For Your Consideration

Notorious angry atheist Jerry Coyne opines on Alvin Plantiga...


In a post at his Why Evolution Is True blog Professor Coyne is discussing the theology proposed by notorious Christian theologian, philosopher, and apologist Alvin Plantiga.  Coyne is called out by detractors in his comments section and elsewhere for lack of philosophical rigor, but in the course of his post a statement rung a few bell for me.

"Theology is not an honest attempt to find the truth, but a post facto rationalization of what the theologian already believes."

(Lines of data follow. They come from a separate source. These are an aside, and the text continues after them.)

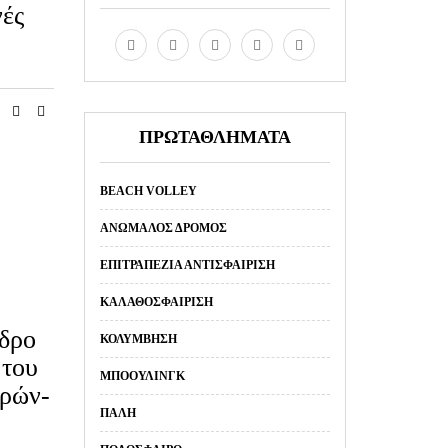
ές
ΠΡΩΤΑΘΛΗΜΑΤΑ
BEACH VOLLEY
ΑΝΏΜΑΛΟΣ ΔΡΌΜΟΣ
ΕΠΙΤΡΑΠΈΖΙΑ ΑΝΤΙΣΦΑΊΡΙΣΗ
ΚΑΛΑΘΟΣΦΑΊΡΙΣΗ
δρο
ΚΟΛΎΜΒΗΣΗ
 του
ΜΠΌΟΥΛΙΝΓΚ
ρών-
ΠΆΛΗ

I've long pondered the question of where the dividing line between faith and the lack of it occurs.  It appears to me the binary bit is an emotional commitment to a faith.  If you have the emotional spark then religious faith, your preferred brand of theology, comfort with the utterances of those in your chosen faith community all make sense.  Without the spark all the traditions, bible stories, theologizing, and apologetics fail to resonate; the traditional arguments for God simply are not compelling.  (I lack experience with faith's that value orthopraxy over orthodoxy so this may or may not apply to those as well.)

What say you?

1 comment:

  1. Hey Mike, interesting post. Some thoughts I had...

    If faith is caused by a emotional spark I would agree with Huxley (who was not a man of faith) who contended that that sword cuts both ways.

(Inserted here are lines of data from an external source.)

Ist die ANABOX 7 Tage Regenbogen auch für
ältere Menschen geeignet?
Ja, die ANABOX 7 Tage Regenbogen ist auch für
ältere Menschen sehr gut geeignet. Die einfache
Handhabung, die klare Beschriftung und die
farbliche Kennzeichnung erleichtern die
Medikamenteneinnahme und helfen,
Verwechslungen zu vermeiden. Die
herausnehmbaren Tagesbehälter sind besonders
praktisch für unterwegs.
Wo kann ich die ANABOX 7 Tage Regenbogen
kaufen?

    “I had motive for not wanting the world to have a meaning; consequently I assumed that it had none, and was able without any difficulty to find satisfying reasons for this assumption. The philosopher who finds no meaning in the world is not concerned exclusively with a problem in pure metaphysics, he is also concerned to prove that there is no valid reason why he personally should not do as he wants to do, or why his friends should not seize political power and govern in the way that they find most advantageous to themselves … For myself, the philosophy of meaninglessness was essentially an instrument of liberation, sexual and political.”

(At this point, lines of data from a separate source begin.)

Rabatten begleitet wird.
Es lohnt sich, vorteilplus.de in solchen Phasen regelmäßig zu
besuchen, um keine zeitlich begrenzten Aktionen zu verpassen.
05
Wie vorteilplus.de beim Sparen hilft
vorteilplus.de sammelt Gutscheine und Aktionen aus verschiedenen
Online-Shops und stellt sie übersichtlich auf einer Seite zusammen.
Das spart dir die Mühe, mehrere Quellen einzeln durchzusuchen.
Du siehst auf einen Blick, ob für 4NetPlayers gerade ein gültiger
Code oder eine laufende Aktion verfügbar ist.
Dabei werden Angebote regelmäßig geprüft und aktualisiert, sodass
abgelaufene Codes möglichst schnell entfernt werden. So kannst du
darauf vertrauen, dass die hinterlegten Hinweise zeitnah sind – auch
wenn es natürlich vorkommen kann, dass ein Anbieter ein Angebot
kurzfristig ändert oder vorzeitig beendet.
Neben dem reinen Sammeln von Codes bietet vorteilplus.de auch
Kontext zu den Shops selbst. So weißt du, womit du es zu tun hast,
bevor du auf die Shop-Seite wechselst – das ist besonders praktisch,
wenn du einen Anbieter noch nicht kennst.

    For every motivation for "having faith" there is also a motion for "not having faith".

    But again, we all have faith in something - whether that be metaphysical naturalism, existentialism, Christianity, Buddhism, etc.
    For me the question was not an emotional driven issue (though at first it probably was), but has developed into a "which one makes the best sense of 'all' of reality as we know it".